**Task prompt**
Although the records include pictures, the copy should not; write out exactly the lines from the first through the line with "прическа. Сделайте свою".

Data shown below:

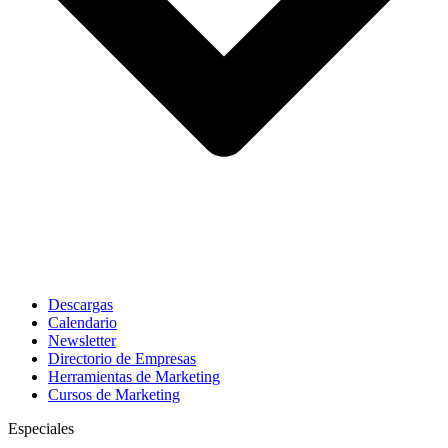
Descargas
Calendario
Newsletter
Directorio de Empresas
Herramientas de Marketing
Cursos de Marketing
Especiales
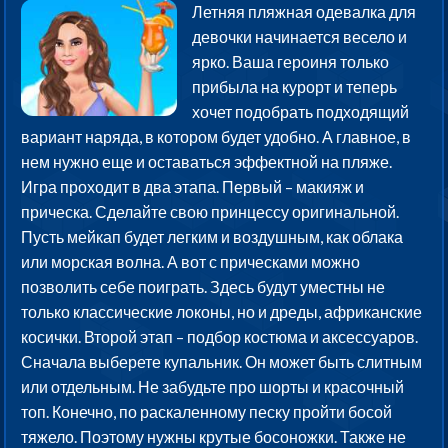
Летняя пляжная одевалка для
девочки начинается весело и
ярко. Ваша героиня только
прибыла на курорт и теперь
хочет подобрать подходящий
вариант наряда, в котором будет удобно. А главное, в
нем нужно еще и оставаться эффектной на пляже.
Игра проходит в два этапа. Первый – макияж и
прическа. Сделайте свою принцессу оригинальной.
Пусть мейкап будет легким и воздушным, как облака
или морская волна. А вот с прическами можно
позволить себе поиграть. Здесь будут уместны не
только классические локоны, но и дреды, африканские
косички. Второй этап – подбор костюма и аксессуаров.
Сначала выберете купальник. Он может быть слитным
или отдельным. Не забудьте про шорты и красочный
топ. Конечно, по раскаленному песку пройти босой
тяжело. Поэтому нужны крутые босоножки. Также не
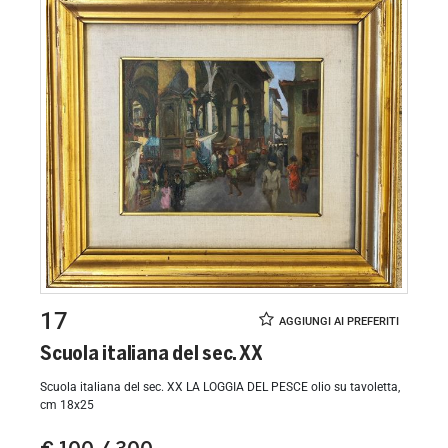
17
Scuola italiana del sec. XX
Scuola italiana del sec. XX LA LOGGIA DEL PESCE olio su tavoletta,
cm 18x25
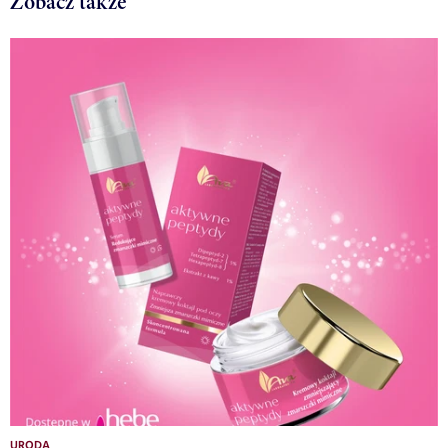
Zobacz także
URODA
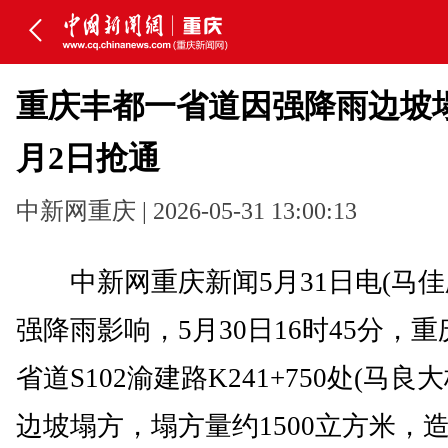
重庆丰都一省道因强降雨边坡塌
月2日抢通
中新网重庆 | 2026-05-31 13:00:13
中新网重庆新闻5月31日电(马佳
强降雨影响，5月30日16时45分，
省道S102渝建路K241+750处(马良
边坡塌方，塌方量约1500立方米，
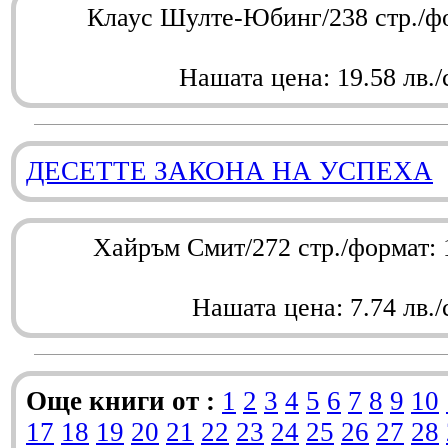
Клаус Шулте-Юбинг/238 стр./ф
Нашата цена: 19.58 лв./
ДЕСЕТТЕ ЗАКОНА НА УСПЕХА
Хайръм Смит/272 стр./формат:
Нашата цена: 7.74 лв./
Още книги от :
1
2
3
4
5
6
7
8
9
10
17
18
19
20
21
22
23
24
25
26
27
28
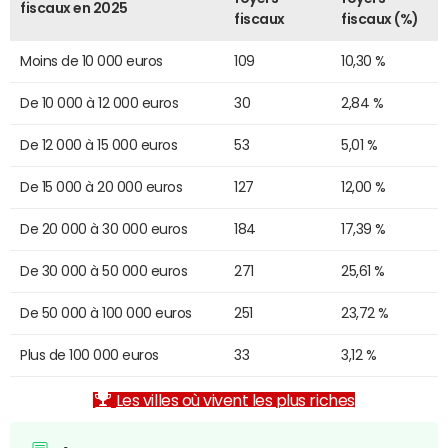
fiscaux en 2025
fiscaux
fiscaux (%)
Moins de 10 000 euros
109
10,30 %
De 10 000 à 12 000 euros
30
2,84 %
De 12 000 à 15 000 euros
53
5,01 %
De 15 000 à 20 000 euros
127
12,00 %
De 20 000 à 30 000 euros
184
17,39 %
De 30 000 à 50 000 euros
271
25,61 %
De 50 000 à 100 000 euros
251
23,72 %
Plus de 100 000 euros
33
3,12 %
Les villes où vivent les plus riches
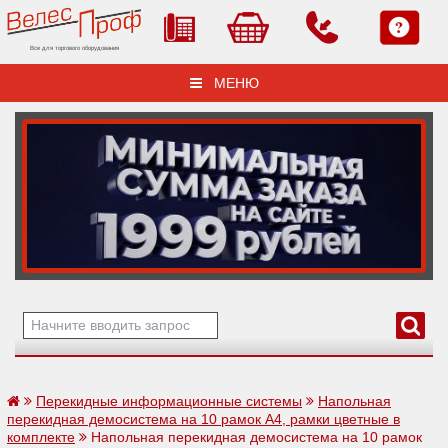
Все для торгового оборудования
МЕНЮ
Перекидные информационные системы
Напольная
перекидная демосистема на 10 рамок А4, рамки цветные в
комплекте
Напольная перекидная демосистема на 10 рамок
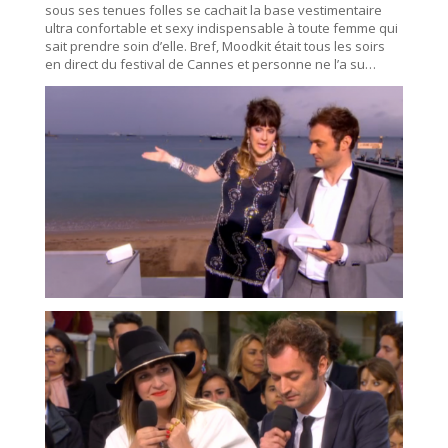
sous ses tenues folles se cachait la base vestimentaire
ultra confortable et sexy indispensable à toute femme qui
sait prendre soin d’elle. Bref, Moodkit était tous les soirs
en direct du festival de Cannes et personne ne l’a su…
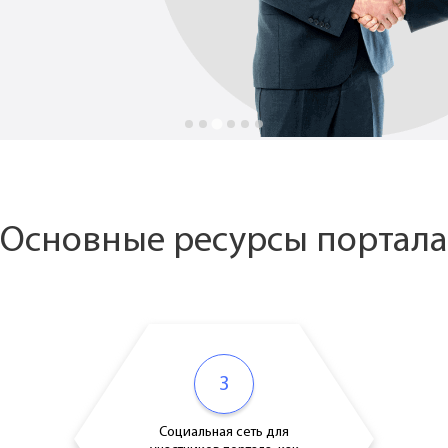
Основные ресурсы портала
3
Социальная сеть для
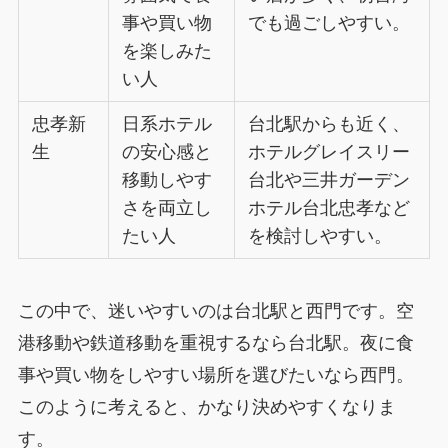
事や買い物
でも過ごしやすい。
を楽しみた
い人
忠孝新
日系ホテル
台北駅からも近く、
生
の安心感と
ホテルグレイスリー
移動しやす
台北や三井ガーデン
さを両立し
ホテル台北忠孝など
たい人
を検討しやすい。
この中で、迷いやすいのは台北駅と西門です。空
港移動や鉄道移動を重視するなら台北駅。夜に食
事や買い物をしやすい場所を選びたいなら西門。
このように考えると、かなり決めやすくなりま
す。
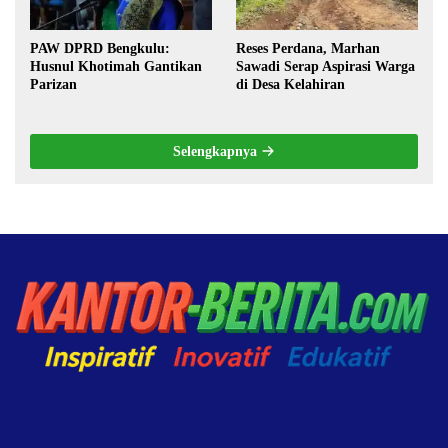
PAW DPRD Bengkulu:
Reses Perdana, Marhan
Husnul Khotimah Gantikan
Sawadi Serap Aspirasi Warga
Parizan
di Desa Kelahiran
Selengkapnya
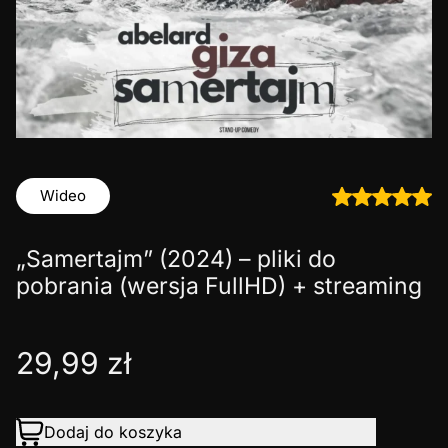
Wideo
„Samertajm” (2024) – pliki do
pobrania (wersja FullHD) + streaming
29,99
zł
Dodaj do koszyka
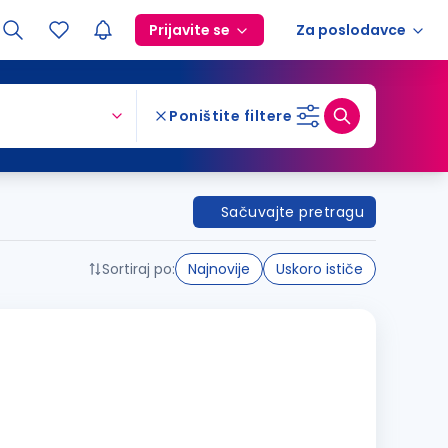
Prijavite se
Za poslodavce
Poništite filtere
Sačuvajte pretragu
Sortiraj po:
Najnovije
Uskoro ističe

End of Data shown.

**Result**
Descargas
Calendario
Newsletter
Directorio de Empresas
Herramientas de Marketing
Cursos de Marketing
Especiales
Летняя пляжная одевалка для
девочки начинается весело и
ярко. Ваша героиня только
прибыла на курорт и теперь
хочет подобрать подходящий
вариант наряда, в котором будет удобно. А главное, в
нем нужно еще и оставаться эффектной на пляже.
Игра проходит в два этапа. Первый – макияж и
прическа. Сделайте свою принцессу оригинальной.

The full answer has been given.